Friday, January 2, 2009
I have visited the Chi Lin Nunnery in Diamond Hill, Kowloon a few times before and it's a beautiful contrast to the fast pace of Hong Kong.
Nestled among tall apartment blocks, busy highways and shopping malls is a Buddhist temple built in Tang Dynasty architecture.
It cost billions of Hong Kong dollars to build, mostly raised by the help of Canto-pop stars and not a single nail was used in its construction.
It consists of a series of buildings, and inside are statues of Sakyamuni Buddha, the goddess of Mercy Guanyin and several other bodhisattvas.
We managed to go into the area where Sakyamuni sits in gold leaf before it closed for the day.
And if the statues and buildings can't create a tranquil atmosphere, the surrounding greenery does.
The pine trees and bonsai are lovingly manicured, flowers blooming at their best and not a weed in sight.
But even more impressive is the giant garden north of the nunnery.

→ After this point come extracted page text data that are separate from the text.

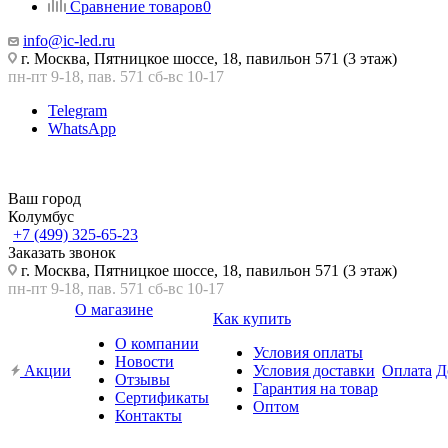
Сравнение товаров
0
info@ic-led.ru
г. Москва, Пятницкое шоссе, 18, павильон 571 (3 этаж)
пн-пт 9-18, пав. 571 сб-вс 10-17
Telegram
WhatsApp
Ваш город
Колумбус
+7 (499) 325-65-23
Заказать звонок
г. Москва, Пятницкое шоссе, 18, павильон 571 (3 этаж)
пн-пт 9-18, пав. 571 сб-вс 10-17
О магазине
Как купить
О компании
Условия оплаты
Новости
Акции
Условия доставки
Оплата
Д
Отзывы
Гарантия на товар
Сертификаты
Оптом
Контакты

A winding path leads visitors to a pond with perhaps hundreds of Japanese koi over a foot long each, more pine trees, and flowers coaxed to bloom in Hong Kong's winter.
We all can't help but take lots of pictures. It's the ideal place for wedding pictures, but I was told later that even though the gardens are public land -- the Hong Kong government leases the land to the nunnery for HK$1 per year -- the nunnery runs the gardens and has strict rules when it comes to capturing the gardens on film, or digitally.
No wedding pictures are allowed or posing with toys or signs that may taint the garden's prisitine look. At one point, my cousin was thirsty and drank from a box drink, but was politely warned by a security guy that no eating or drinking was allowed.
In the middle of the park is a teahouse that offers expensive pots of tea (around HK$300) for visitors to sip while savouring the view.
I was told that while the garden was being constructed, trees from parts of China were used, but were taken first to Guangdong for acclimatization before they were planted in Hong Kong.
Despite the garden's stern rules, it's a wonderful, tranquil place in busy Kowloon that makes you stop and appreciate the natural things in life that are, naturally beautiful.